На носилках лежал скелет, обтянутый кожей, речь не внятная, очень вялая и не эмоциональная. Шестун был раздет до пояса, а ниже пояса накрыт толстым серым тюремный одеялом. На вопрос защиты в каком состоянии находится Шестун в настоящее время и понимает ли суть происходящего, присутствующая врач Атагишева А.А. заявила, что она не психиатр и уже предоставлена следователям справка, что Шестун может участвовать в следственных действиях. Кравченко А.В. (врио начальника филиала больницы) сказал, что на данный вопрос может ответить только психиатрическая экспертиза.
Я часто подходила к своему подзащитному, наклонялась к носилкам как можно ниже, потому что Шестун говорил еле слышно, практически шепотом. Сказал, что его посетил батюшка, он попрощался с жизнью и просит довести до родственников, что он по другому не может, его жизнь сейчас его уже не интересует, он намерен идти до конца, а конец скоро. Очень страшное зрелище и ситуация выглядит безвыходно.
Шестун находится на 7-х сутках сухой голодовки, доступ правозащитников и адвокатов к нему закрыт. Адвокатов пускают к Шестуну только в присутствии следователей на проведение следственных действий. В свиданиях с родственниками Шестуну отказано.
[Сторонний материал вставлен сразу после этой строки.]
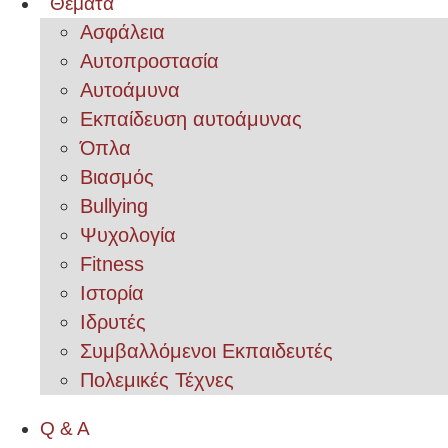
Θέματα
Ασφάλεια
Αυτοπροστασία
Αυτοάμυνα
Εκπαίδευση αυτοάμυνας
Όπλα
Βιασμός
Bullying
Ψυχολογία
Fitness
Ιστορία
Ιδρυτές
Συμβαλλόμενοι Εκπαιδευτές
Πολεμικές Τέχνες
Q & A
Сегодня Шестун сообщил, что смысла адвокатам приходить к нему не видит, потому что он самостоятельно передвигаться не может и соответственно в кабинет для свидания не попадет. Ни о каком уголовном деле он думать не может, так как находится в крайне тяжелом истощенном состоянии.
Следственные действия завершились в 13.11.Шестун ничего не подписал, однако участвующие врачи поспешили поставить свои подписи в протоколе, в котором даже не указано об их участии.
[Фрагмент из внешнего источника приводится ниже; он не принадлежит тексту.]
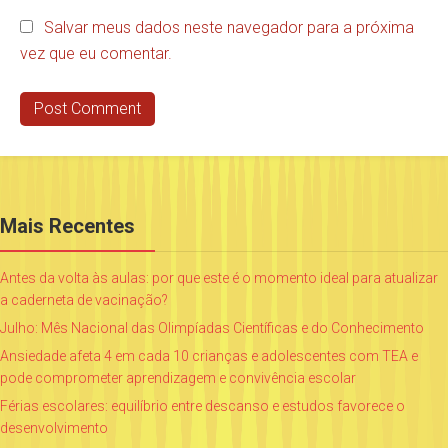
Salvar meus dados neste navegador para a próxima
vez que eu comentar.
Mais Recentes
Antes da volta às aulas: por que este é o momento ideal para atualizar
a caderneta de vacinação?
Julho: Mês Nacional das Olimpíadas Científicas e do Conhecimento
Ansiedade afeta 4 em cada 10 crianças e adolescentes com TEA e
pode comprometer aprendizagem e convivência escolar
Férias escolares: equilíbrio entre descanso e estudos favorece o
desenvolvimento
Это сейчас происходит с Шестуном. Мы можем спорить, наступил ли 37-й год, или еще нет. Многим из тех, кто читает этот текст, естественно, кажется, что еще нет. Но для Шестуна – определенно наступил.
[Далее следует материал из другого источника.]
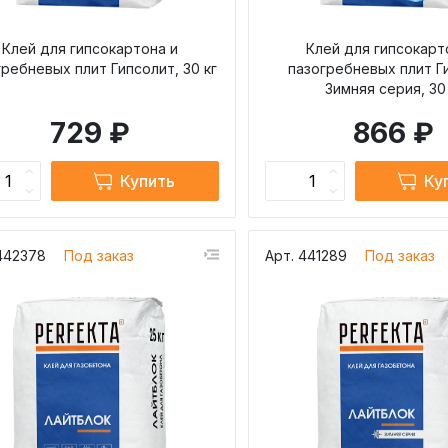
Клей для гипсокартона и
Клей для гипсокарт
гребневых плит Гипсолит, 30 кг
пазогребневых плит Г
Зимняя серия, 30
729 ₽
866 ₽
Купить
Ку
442378
Под заказ
Арт. 441289
Под заказ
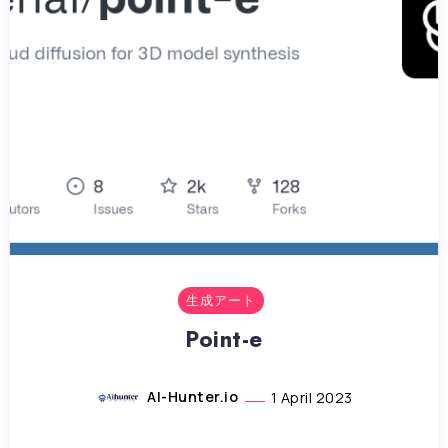
生成アート
Point-e
AI-Hunter.io
1 April 2023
Логика следователей проста: Шестун сам себя довел до этого состояния. Но именно то, что делают следователи, упорно пытаясь проводить с Шестуном следственные действия, невзирая на его состояние, несмотря на то, что его приносят на носилках, и он ничего не слышит и не соображает – это и есть ни что иное, как доведение до самоубийства. Иными словами, уголовное преступление. И в этой оценке со мной согласен мой коллега, правозащитник, член Совета по правам человека при президенте, Андрей Бабушкин.
Да, голодовка – это решение и решимость Шестуна, его личный подвиг. Он пьет по 50 миллилитров воды в день. Да, он сам себя довел до такого состояния, когда он может умереть в любой момент. Но с ним обязаны обращаться сообразно его физическому и психологическому состоянию, и за его жизнь отвечают те, в чьей власти он находится. Следователи, врачи и судьи прекрасно отдают себе отчет в том, что он может погибнуть, но их это не волнует. Как и их предшественники из 37-го, они спокойно идут на убийство.
Следственные действия должны быть прекращены немедленно, мера пресечения Шестуну должна быть изменена, с той целью, чтобы его несчастная семья могла бы обеспечить ему экстренное лечение. Именно квалифицированное лечение, а не принудительное кормление, которое будет просто пыткой и убийством.
Я говорю не просто о законе. Я говорю о гуманизме. Но гуманизм – это про людей.
А мы, похоже, имеем дело с рептилиями.